The Roman Empire is a classic example, but the great ancient Chinese dynasties, the Ottoman Empire and many others have met the same fate.
These were not just political "changes." They were historic catastrophes from which whole peoples did not recover for centuries.
It has been estimated that it was a thousand years before Europeans again achieved as high a standard of living as they had in Roman times. The Dark Ages were called dark for a reason.
Today, whole classes of people get their jollies and puff themselves up by denigrating and denouncing American society.
Such people are a major influence in our media, in our educational system and among all sorts of vocal activists.
Nothing illustrates their power to distort reality like the way they seize upon slavery to denounce American society.
Slavery was cancerous but does anybody regard cancer in the United States as an evil peculiar to American society? It is a worldwide affliction and so was slavery.

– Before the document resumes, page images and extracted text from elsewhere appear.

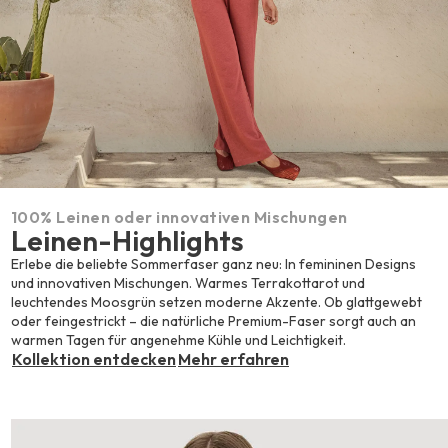
100% Leinen oder innovativen Mischungen
Leinen-Highlights
Erlebe die beliebte Sommerfaser ganz neu: In femininen Designs
und innovativen Mischungen. Warmes Terrakottarot und
leuchtendes Moosgrün setzen moderne Akzente. Ob glattgewebt
oder feingestrickt – die natürliche Premium-Faser sorgt auch an
warmen Tagen für angenehme Kühle und Leichtigkeit.
Kollektion entdecken
Mehr erfahren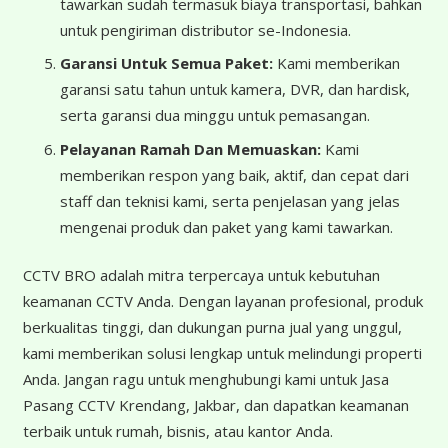
tawarkan sudah termasuk biaya transportasi, bahkan
untuk pengiriman distributor se-Indonesia.
Garansi Untuk Semua Paket:
Kami memberikan
garansi satu tahun untuk kamera, DVR, dan hardisk,
serta garansi dua minggu untuk pemasangan.
Pelayanan Ramah Dan Memuaskan:
Kami
memberikan respon yang baik, aktif, dan cepat dari
staff dan teknisi kami, serta penjelasan yang jelas
mengenai produk dan paket yang kami tawarkan.
CCTV BRO adalah mitra terpercaya untuk kebutuhan
keamanan CCTV Anda. Dengan layanan profesional, produk
berkualitas tinggi, dan dukungan purna jual yang unggul,
kami memberikan solusi lengkap untuk melindungi properti
Anda. Jangan ragu untuk menghubungi kami untuk Jasa
Pasang CCTV Krendang, Jakbar, dan dapatkan keamanan
terbaik untuk rumah, bisnis, atau kantor Anda.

Both the enslavers and the enslaved have included people on every inhabited continent -- people of every race, color, and creed.
More Europeans were enslaved and taken to North Africa by Barbary Coast pirates alone than there were African slaves taken to the United States and to the colonies from which it was formed.

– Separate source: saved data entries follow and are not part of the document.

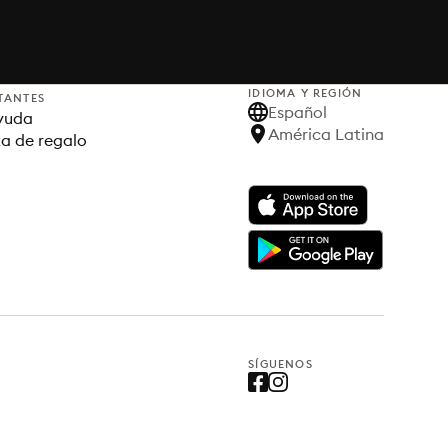
IDIOMA Y REGIÓN
TANTES
Español
yuda
América Latina
ta de regalo
SÍGUENOS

Yet throughout our educational system, our media, and in politics, slavery is incessantly presented as if it were something peculiar to black and white Americans.
What was peculiar about the United States was that it was the first country in which slavery was under attack from the moment the country was created.
What was peculiar about Western civilization was that it was the first civilization to destroy slavery, not only within its own countries but in other countries around the world as well.
Reality has been stood on its head so that a relative handful of people can feel puffed up or gain notoriety and power. Whatever they gain, the rest of us have everything to lose.